Search code examples
algorithmvectorcompressiondistributedcanonical-link

Is possible to denote a vector of numbers uniquely as a number?


Given a vector of numbers: V=(v1, v2, ..., vn). These n numbers don't need to be distinct or sorted.

Suppose that we have a few vectors V1, V2, ..., Vm. Is possible to use a number (integer or float number) to uniquely denote each vector, such that for any Vi not equal Vj, the corresponding numbers f(Vi) and f(Vj) are not equal either.
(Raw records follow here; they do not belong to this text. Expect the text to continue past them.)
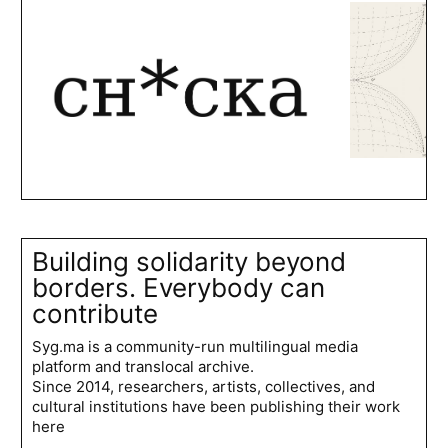
Building solidarity beyond
borders. Everybody can
contribute
Syg.ma is a community-run multilingual media
platform and translocal archive.
Since 2014, researchers, artists, collectives, and
cultural institutions have been publishing their work
here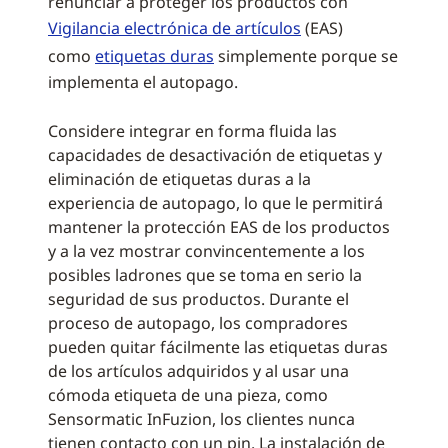
renunciar a proteger los productos con
Vigilancia electrónica de artículos
(EAS)
como
etiquetas duras
simplemente porque se
implementa el autopago.
Considere integrar en forma fluida las
capacidades de desactivación de etiquetas y
eliminación de etiquetas duras a la
experiencia de autopago, lo que le permitirá
mantener la protección EAS de los productos
y a la vez mostrar convincentemente a los
posibles ladrones que se toma en serio la
seguridad de sus productos. Durante el
proceso de autopago, los compradores
pueden quitar fácilmente las etiquetas duras
de los artículos adquiridos y al usar una
cómoda etiqueta de una pieza, como
Sensormatic InFuzion, los clientes nunca
tienen contacto con un pin. La instalación de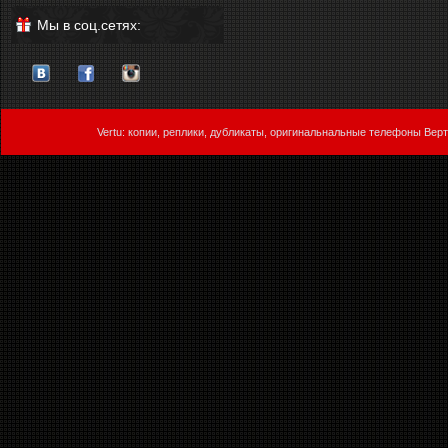
Мы в соц.сетях:
Vertu: копии, реплики, дубликаты, оригинальнальные телефоны Верт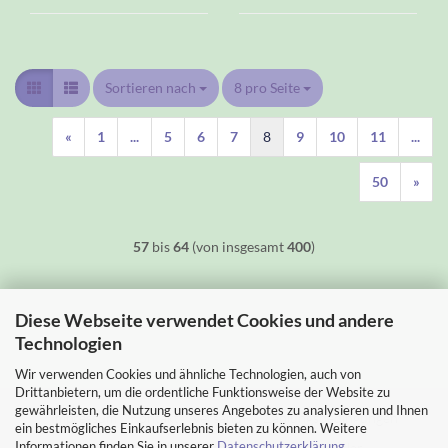
Sortieren nach
Sortieren nach
8 pro Seite
pro Seite
«
1
...
5
6
7
8
9
10
11
...
50
»
57
bis
64
(von insgesamt
400
)
Diese Webseite verwendet Cookies und andere
Technologien
Wir verwenden Cookies und ähnliche Technologien, auch von
Drittanbietern, um die ordentliche Funktionsweise der Website zu
gewährleisten, die Nutzung unseres Angebotes zu analysieren und Ihnen
Impressum
Kontakt
Versand- & Zahlungsbedingungen
ein bestmögliches Einkaufserlebnis bieten zu können. Weitere
Informationen finden Sie in unserer
Datenschutzerklärung
.
Widerrufsrecht & Muster-Widerrufsformular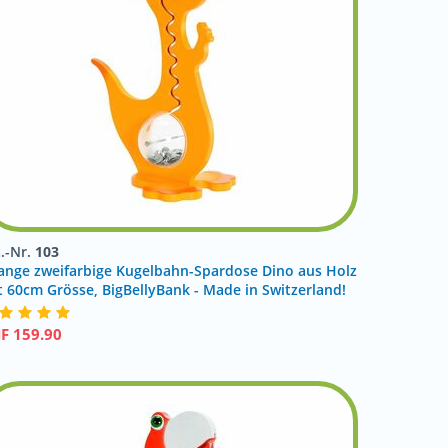
t.-Nr.
103
ange zweifarbige Kugelbahn-Spardose Dino aus Holz
t 60cm Grösse, BigBellyBank - Made in Switzerland!
HF
159.90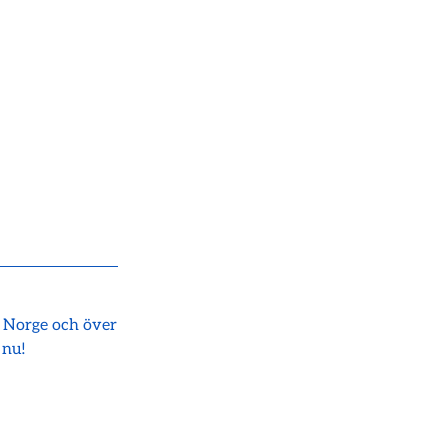
i Norge och över
 nu!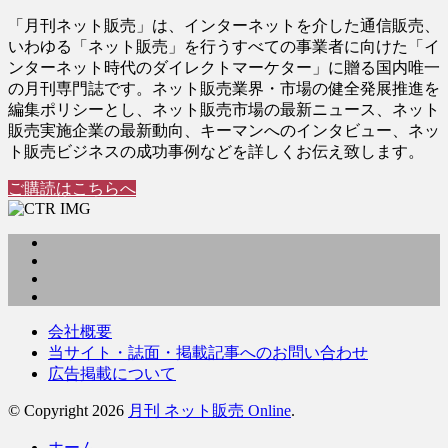
「月刊ネット販売」は、インターネットを介した通信販売、
いわゆる「ネット販売」を行うすべての事業者に向けた「イ
ンターネット時代のダイレクトマーケター」に贈る国内唯一
の月刊専門誌です。ネット販売業界・市場の健全発展推進を
編集ポリシーとし、ネット販売市場の最新ニュース、ネット
販売実施企業の最新動向、キーマンへのインタビュー、ネッ
ト販売ビジネスの成功事例などを詳しくお伝え致します。
ご購読はこちらへ
会社概要
当サイト・誌面・掲載記事へのお問い合わせ
広告掲載について
© Copyright 2026
月刊 ネット販売 Online
.
ホーム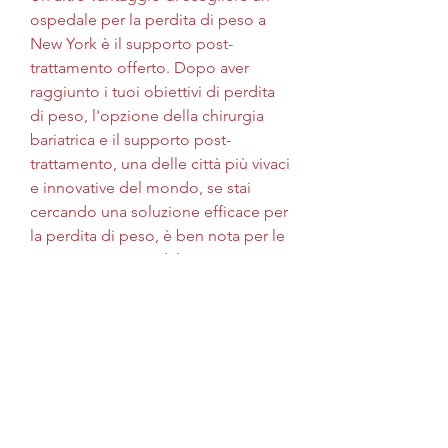
ospedale per la perdita di peso a 
New York è il supporto post-
trattamento offerto. Dopo aver 
raggiunto i tuoi obiettivi di perdita 
di peso, l'opzione della chirurgia 
bariatrica e il supporto post-
trattamento, una delle città più vivaci 
e innovative del mondo, se stai 
cercando una soluzione efficace per 
la perdita di peso, è ben nota per le 
sue strutture ospedaliere 
all'avanguardia e i programmi di 
perdita di peso che offrono risultati 
duraturi.
1. Perché scegliere un ospedale per 
la perdita di peso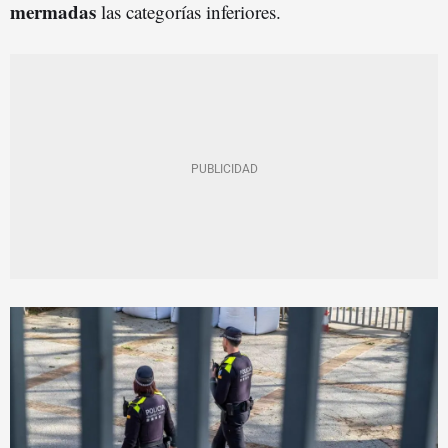
mermadas
las categorías inferiores
.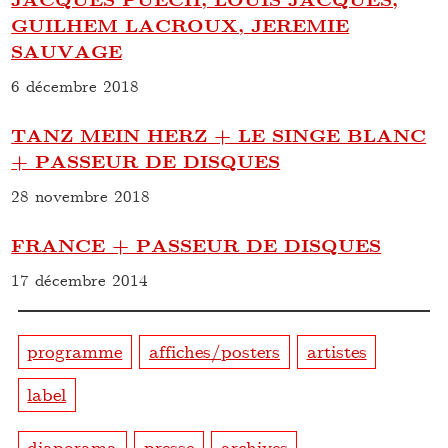
GUILHEM LACROUX, JEREMIE
SAUVAGE
6 décembre 2018
TANZ MEIN HERZ + LE SINGE BLANC
+ PASSEUR DE DISQUES
28 novembre 2018
FRANCE + PASSEUR DE DISQUES
17 décembre 2014
programme
affiches/posters
artistes
label
diaporama
presse
archives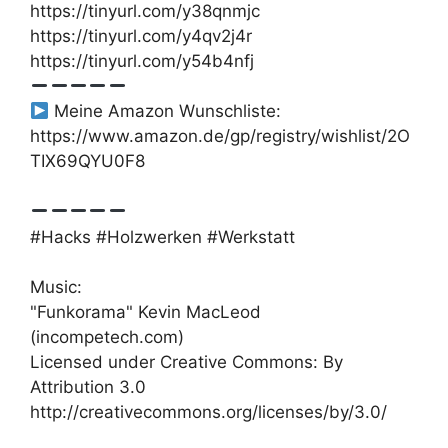
https://tinyurl.com/y38qnmjc
https://tinyurl.com/y4qv2j4r
https://tinyurl.com/y54b4nfj
Meine Amazon Wunschliste:
https://www.amazon.de/gp/registry/wishlist/2O
TIX69QYU0F8
#Hacks #Holzwerken #Werkstatt
Music:
"Funkorama" Kevin MacLeod
(incompetech.com)
Licensed under Creative Commons: By
Attribution 3.0
http://creativecommons.org/licenses/by/3.0/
A simple solution is to have one number in the range from 0 to m-1 as an ID to represent a vector, however we assume that this kind of solution cannot work in the case that each vector is stored in a few distributed machines. That is, the portions of vectors in two machines might overlap, and the algorithm doesn't know the distribution of vectors globally.


Solution

  • I'm assuming the inputs are in principle unbounded and so is the output number, as it's trivial otherwise. A simple way is just concatenations the representations of n and v1, v2, .. vn in some base b. Represent them in k-bit digits, then annotate each k-bit digit with a continuation bit (0 if the next k-bit group starts a new number, 1 if it belongs to the same number). This isn't of much use for anything except equality tests, but you did not mention anything else.

    If you also care about preserving locality (i.e. nearby points p, q frequently have nearby values f(p), f(q)), some space-filling curves can be used for this purpose. The Hilbert curve is a bit complicated to generalize to higher dimensions, and the calculation is nontrivial. The Z-order curve isn't as good at preserving locality, but it's almost trivial to implement for any number of dimensions -- just interleave the bits of the binary representation.